What to produce =
When duplicating the records beneath this instruction, omit every picture and keep all else exact.

Page-level text extractions:
+++++

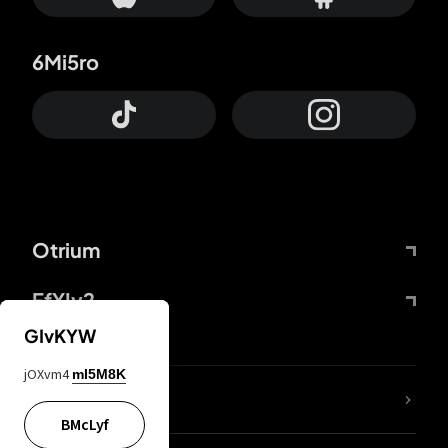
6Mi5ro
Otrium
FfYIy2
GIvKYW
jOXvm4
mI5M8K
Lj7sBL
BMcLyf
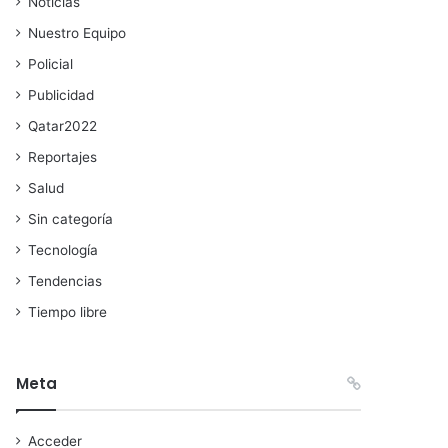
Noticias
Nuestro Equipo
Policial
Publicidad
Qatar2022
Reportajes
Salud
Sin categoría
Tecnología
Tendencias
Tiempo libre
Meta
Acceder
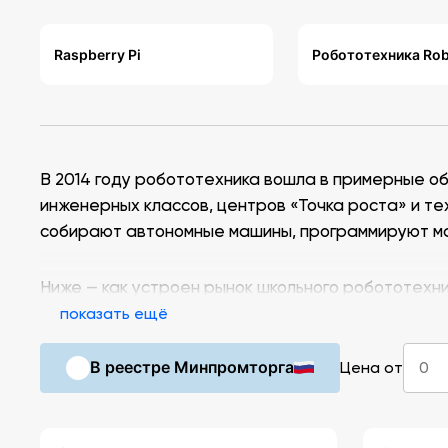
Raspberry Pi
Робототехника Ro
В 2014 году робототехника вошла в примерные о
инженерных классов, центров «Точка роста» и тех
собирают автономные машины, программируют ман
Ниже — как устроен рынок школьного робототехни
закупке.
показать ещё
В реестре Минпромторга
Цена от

+++++

Answer to this exercise =
6Mi5ro
Otrium
FfYIy2
GIvKYW
jOXvm4
mI5M8K
Lj7sBL
BMcLyf
Noticias
Nuestro Equipo
Policial
Publicidad
Qatar2022
Reportajes
Salud
Sin categoría
Tecnología
Tendencias
Tiempo libre
Meta
Acceder
Raspberry Pi
Робототехника Ro
В 2014 году робототехника вошла в примерные о
инженерных классов, центров «Точка роста» и тех
собирают автономные машины, программируют ман
Ниже — как устроен рынок школьного робототехни
закупке.
показать ещё
В реестре Минпромторга
Цена от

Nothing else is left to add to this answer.